Ars Technica has crunched the numbers, and reached the conclusion that if Charter Communications is allowed to buy cable systems owned by Time Warner and Bright House, it will end up with monopoly control of 25 Mbps down/3 Mbps up broadband service for about a quarter of U.S. households, and that when combined with Comcast’s footprint, service to the majority of homes will be controlled by one of two companies…
Charter said in November that it would serve 23 percent of the nation’s 25Mbps-and-up broadband subscribers if it can buy TWC and BHN. Comcast has about 47.6 percent based on our calculations, pushing the two companies’ total over 70 percent. The vast majority of Comcast subscribers have speeds of at least 25Mbps…

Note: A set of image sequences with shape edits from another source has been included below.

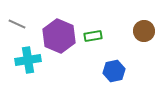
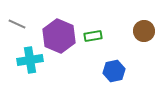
cyan cross: moved 2 px right
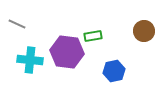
purple hexagon: moved 8 px right, 16 px down; rotated 16 degrees counterclockwise
cyan cross: rotated 15 degrees clockwise
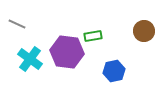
cyan cross: moved 1 px up; rotated 30 degrees clockwise
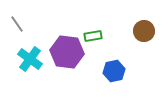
gray line: rotated 30 degrees clockwise
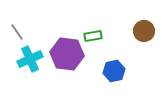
gray line: moved 8 px down
purple hexagon: moved 2 px down
cyan cross: rotated 30 degrees clockwise
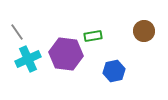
purple hexagon: moved 1 px left
cyan cross: moved 2 px left
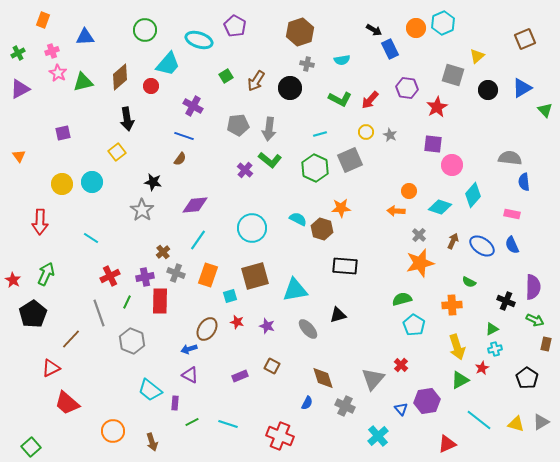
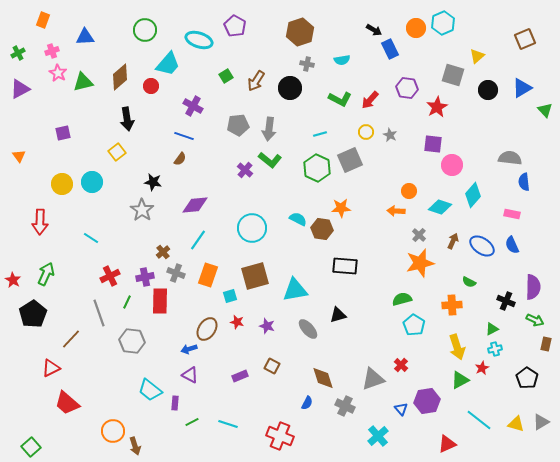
green hexagon at (315, 168): moved 2 px right
brown hexagon at (322, 229): rotated 10 degrees counterclockwise
gray hexagon at (132, 341): rotated 15 degrees counterclockwise
gray triangle at (373, 379): rotated 30 degrees clockwise
brown arrow at (152, 442): moved 17 px left, 4 px down
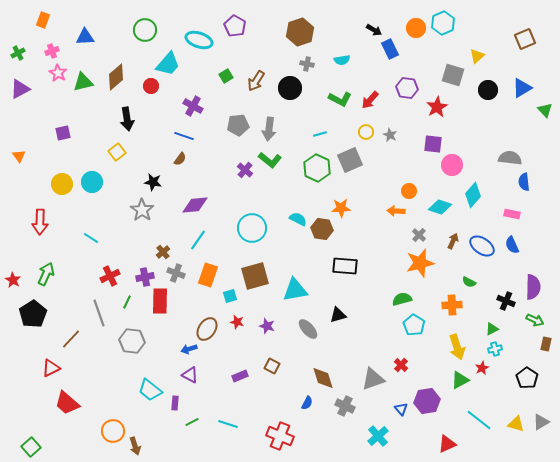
brown diamond at (120, 77): moved 4 px left
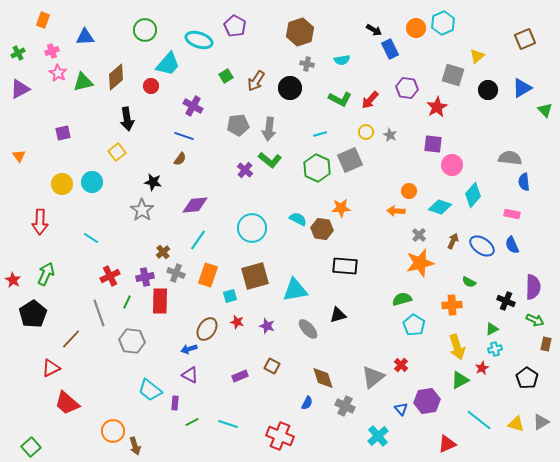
gray triangle at (373, 379): moved 2 px up; rotated 20 degrees counterclockwise
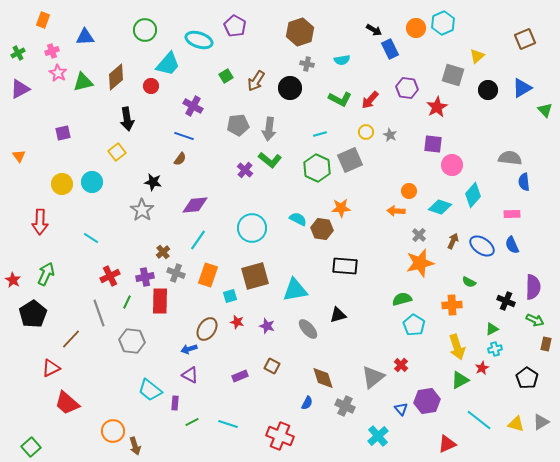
pink rectangle at (512, 214): rotated 14 degrees counterclockwise
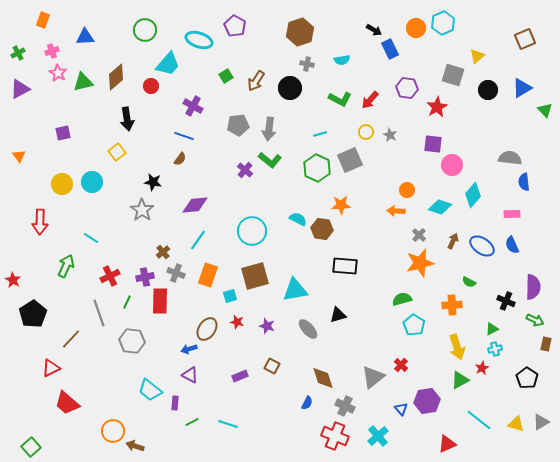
orange circle at (409, 191): moved 2 px left, 1 px up
orange star at (341, 208): moved 3 px up
cyan circle at (252, 228): moved 3 px down
green arrow at (46, 274): moved 20 px right, 8 px up
red cross at (280, 436): moved 55 px right
brown arrow at (135, 446): rotated 126 degrees clockwise
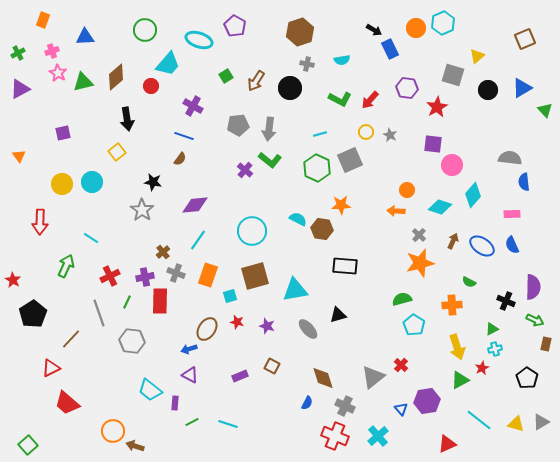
green square at (31, 447): moved 3 px left, 2 px up
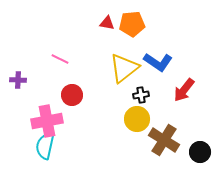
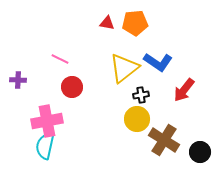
orange pentagon: moved 3 px right, 1 px up
red circle: moved 8 px up
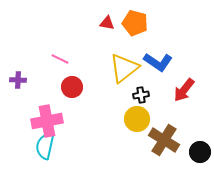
orange pentagon: rotated 20 degrees clockwise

Charter’s “less than 30 percent” quote came in May 2015, and the company followed up with its more precise estimate of 23 percent in December.
A Charter spokesperson told Ars that it calculated the 23 percent estimate by comparing the merging companies’ December 2014 subscriber numbers to the December 2014 FCC data, so that means the expanded Charter would have about 9.58 million subscribers with 25Mbps speeds.
That benchmark was set by the Federal Communications Commission as the minimum speed necessary to make use of advanced, 21st century applications, content and other broadband-delivered services.
On the other hand, 70% isn’t as bad as 90%, which is the figure that opponents of the Charter transaction are citing. The Ars Technica article attributes the difference to older data used by the coalition of groups that want the deal killed.
In California though, the figure is likely to be in the 80% range. The estimate made during last year’s review of Comcast’s failed buyout of Charter, Time Warner and Bright House systems in California was 84% control of the high speed market, and newer figures calculated during the review of the current Charter proposal indicate not much has changed here.